Aromatherapy is the use of plant essential oils to promote and maintain well-being.
Essential oils are organic compounds derived from various parts of flowers, resins, leaves, barks, fruit and roots.They contain natural chemical constituents, with each essential oil having unique therapeutic properties which can be used to help promote and maintain health and well-being.
The most common methods of application of essential oils include :
massage / adding to the bath / vaporisation or inhalation.
Essential oils should be used with caution when it comes to working with babies and children, as up to the age of 12, a child’s liver has not properly matured and the child’s emotional responses to different aroma’s should also be considered.
Essential oils are absorbed throughout the body through the skin and blood circulatory system via the hair follicles and sweat glands. (If you crush a clove of garlic and rub it into the soles of your feet it will be on your breath within an hour)Therefore the use of essential oils before the baby is 12 weeks old is not recommended and even after this age only specific oils are considered safe. For this reason it is always best to consult a qualified aromatherapist before using essential oils with baby massage. Also it is best at this age to avoid all aromatic oils as the aroma will overpower the smell of the mother.
For massage purposes only pure organic odourless vegetable/fruit oils are recommended.
The skin is the largest living breathing organ of the human body. The baby’s skin is highly sensitive and as such only the purest (not always the most expensive) products should be used.
For many years before the use of soaps, oils were used to cleanse the body
Oils tend to leave the skin with a ‘glow’ while soaps tend to leave it looking ‘dry’
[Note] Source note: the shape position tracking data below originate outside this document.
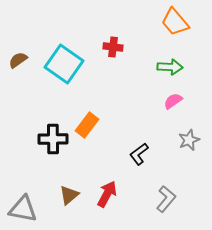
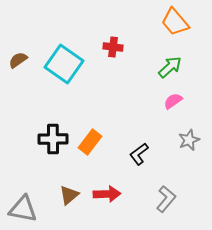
green arrow: rotated 45 degrees counterclockwise
orange rectangle: moved 3 px right, 17 px down
red arrow: rotated 60 degrees clockwise
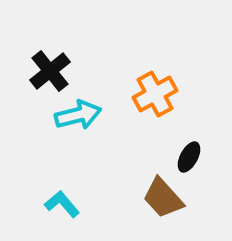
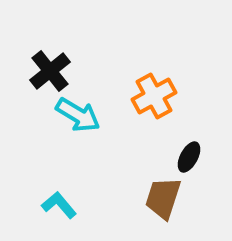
orange cross: moved 1 px left, 2 px down
cyan arrow: rotated 45 degrees clockwise
brown trapezoid: rotated 60 degrees clockwise
cyan L-shape: moved 3 px left, 1 px down
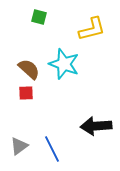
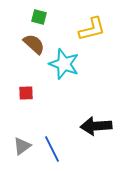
brown semicircle: moved 5 px right, 25 px up
gray triangle: moved 3 px right
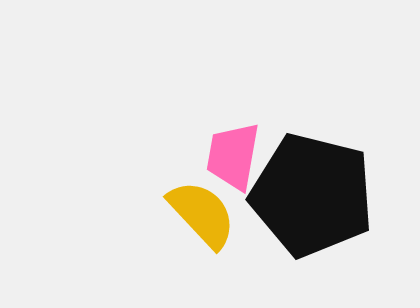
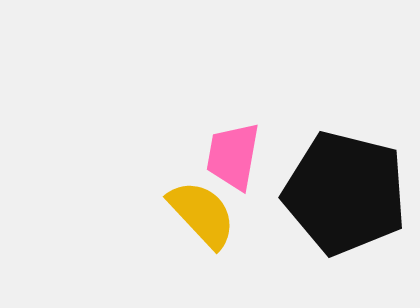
black pentagon: moved 33 px right, 2 px up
Vegetable and fruit oils are mostly digestible and unperfumed which as well as facilitating massage and the safe dilution of essential oils, can also have therapeutic properties of their own and an ability to treat certain skin conditions.
The following vegetable oils are recommended for massaging babies:
Sunflower Seed / Grapeseed / A Light Olive Oil (best to avoid aromatic oils but can be used occasionally to soften dry skin) / Palm Oil / Fractionated Coconut (available from the chemist. Non aromatic).
Different oils are also used in different cultures for different skin types, for example olive oil is used throughout the Mediterranean, coconut oil is used throughout the Caribbean and Africa and Asia (in Bali coconut oil is mixed with grilled red onion to make skin soft – purchased from ‘specialists’), Jojoba is used in Japan and Indian mothers massage their babies with mustard oil (said to be cooling).
Whichever oil you intend to use always skin test first.
To ‘skin test’ you rub a small amount of the oil into the baby’s arm and shoulder and leave for 45 minutes to test for a reaction.
With the recommended oils this should be no more than a reddening of the skin which appears like a ‘heat rash’. In this event change to a different oil.
Always best to avoid commercial baby oils as these tend to be highly perfumed and are derived from crude petroleum and as such are ‘indigestible’.
Herbal oils differ from essential and vegetable oils in that they are produced through infusing fresh or dried herbs. By soaking the herbal plant material in a vegetable oil, say sunflower oil,for 4-6 weeks, the aromatic and therapeutic constituents of the herbal plant will infuse into the vegetable oil which is then drained and filtered off.
Herbal oils should only be used for massage if recommended by a consultant/specialist.
The two most common herbal oils are:
Arnica (Arnica montana) and Calendula (Calendula officinalis)
These are both widely used to the benefit of both mother and baby; Calendula- a healing, soothing oil which is particularly gentle on skin and can help to sooth nappy rash and used on dry skin as a moisturiser, Arnica- helps to heal bruising and can be particularly useful with older children.
Unexplained Episodes of Crying
The babies sense of smell is acute so for episodes on unexplained distress check the aroma of the room, incense and aromatic vapourisers, make up, perfume after shave and ‘acrid’ aroma’s like bleach, tobacco can all trigger a sudden outburst of tears.